Preventing Spam Labels at the Source
Remediation solves the label after it appears. But long-term performance depends on keeping calling patterns “healthy” in the eyes of carriers. This is where CloudTalk’s anti-spam practices come in: we work with customers to adjust the inputs carriers react to.
CloudTalk focuses on several carrier-sensitive levers:
1) Improve answer rates (ASR) using local relevance
Carriers look at historical answer rates on a number. To improve ASR, CloudTalk can route outbound calls through Local Presence Dialing combined with Automatic Outbound Caller ID, using a U.S. number pool so prospects see a familiar or nearby area code.
2) Limit reattempt frequency at the campaign level
A common trigger is over-dialing the same lead. CloudTalk campaign settings help teams control retry logic and spacing, reducing the risk of calling a prospect too frequently by mistake.
3) Reduce negative consumer sentiment (reports, blocks)
Carriers factor in consumer actions like call reporting and blocking. CloudTalk supports tactics that reduce friction, including voicemail drop and follow-up SMS, so teams can move outreach forward without repeatedly ringing the same person.
4) Increase average call duration
Very short calls are a known risk signal in sales-heavy traffic. Voicemail drop can help improve average interaction time and reduce patterns that look like rapid-fire call attempts.
Results
Minimal Spam Labeling Across a Large Number Pool
Across Immigration Solutions’ 424 registered numbers, spam labeling has been limited and operationally manageable.
Rather than persistent labeling across the pool, the pattern is typically intermittent and concentrated in a small rotating subset. At any given time, only 2–3 numbers may display a spam tag. When a number is flagged, the label is usually removed the same day, and in some cases within 2-3 days.

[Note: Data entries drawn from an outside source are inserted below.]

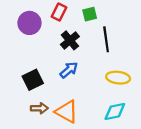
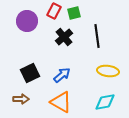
green square: (90, 14) -> (74, 13), moved
blue arrow: (69, 70) -> (62, 75), moved
brown arrow: (39, 108) -> (21, 99), moved

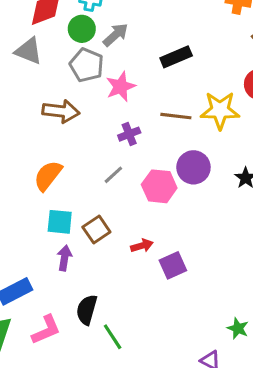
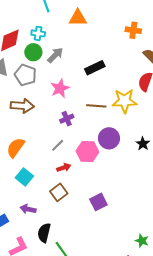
gray pentagon: (87, 65) -> (25, 75), moved
cyan square: (60, 222) -> (24, 177), turned 36
brown square: (96, 229) -> (59, 192), moved
red arrow: (142, 246) -> (64, 168), moved
purple arrow: (64, 258) -> (28, 209), moved, turned -84

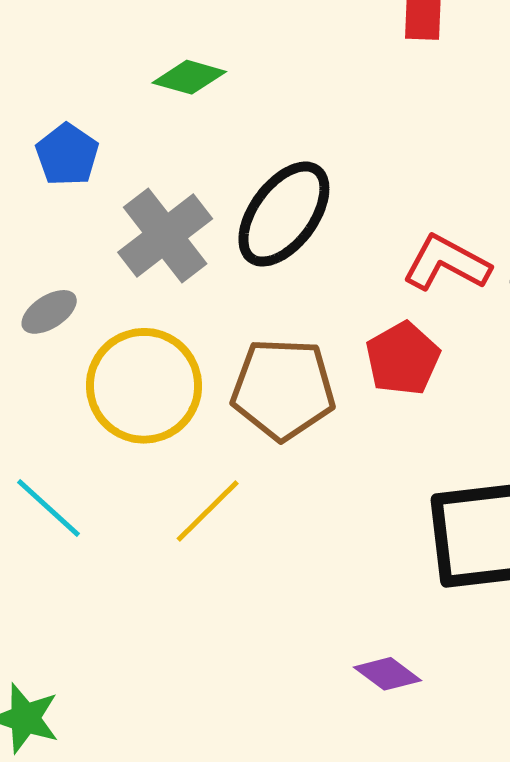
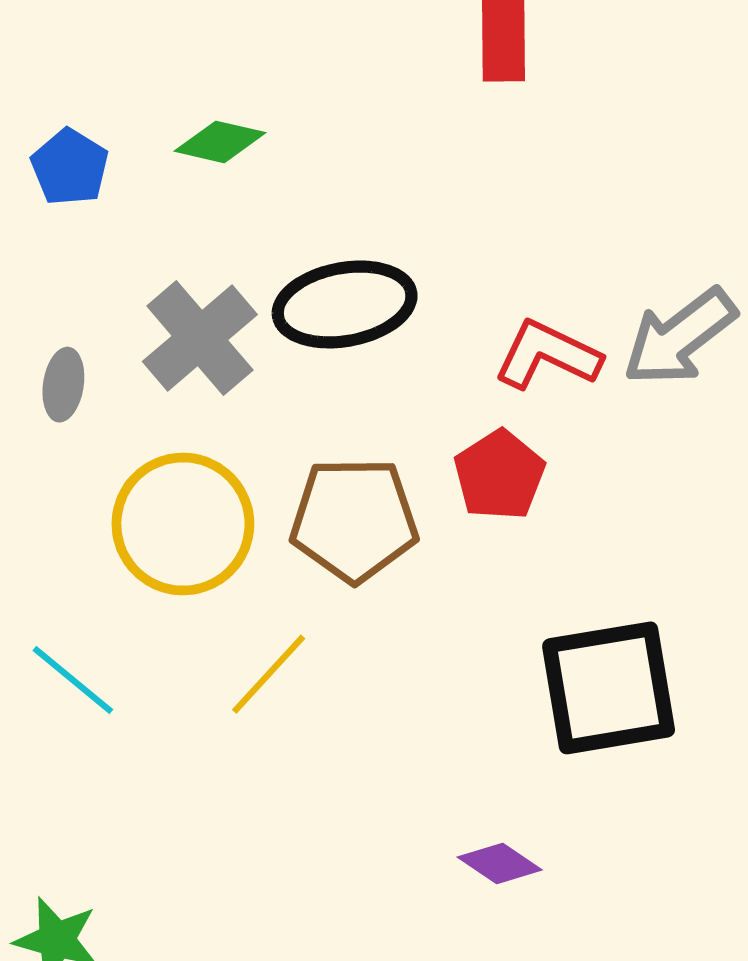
blue pentagon: (67, 155) -> (70, 167), moved
black ellipse: (284, 214) -> (345, 304), turned 46
gray ellipse: (49, 312) -> (63, 385), moved, turned -46

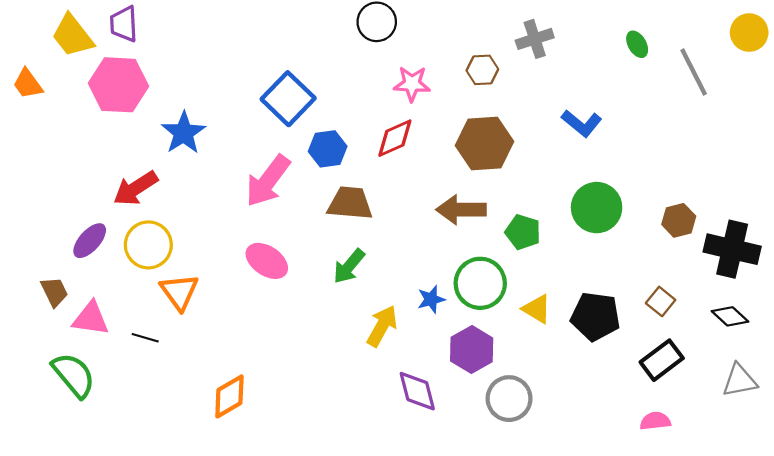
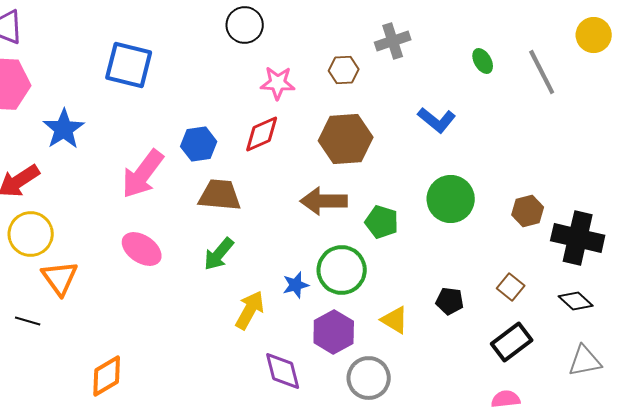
green ellipse: (637, 44) -> (483, 61), moved
blue square: (288, 99) -> (129, 65), moved, turned -30
yellow triangle: (537, 309) -> (395, 320), moved
black pentagon: (595, 316) -> (450, 301), size x0.6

In practice, this means spam labels show up as short-lived carrier events affecting well under 1% of the number inventory at a time, not as long-term reputation damage.
“What mattered most was that the labels didn’t linger. If something came up, it usually cleared before it became a real problem.”
What this looks like day to day:
- A small subset (typically 2–3 numbers) may be flagged at any moment
- Flagged numbers typically return to clean status within hours, and at most within 2-3 days
- The broader number pool remains consistently clean
Takeaway
By registering and monitoring their outbound numbers through CloudTalk and Numeracle, Immigration Solutions has kept spam labeling limited, temporary, and predictable, even under high-volume outbound conditions.
“The goal was never zero flags forever. It was knowing that if something happened, it wouldn’t derail the business.”
More broadly, this case shows how spam remediation works in practice when paired with prevention: clear expectations of carrier behavior and calling-pattern coaching that reduces risk at the source.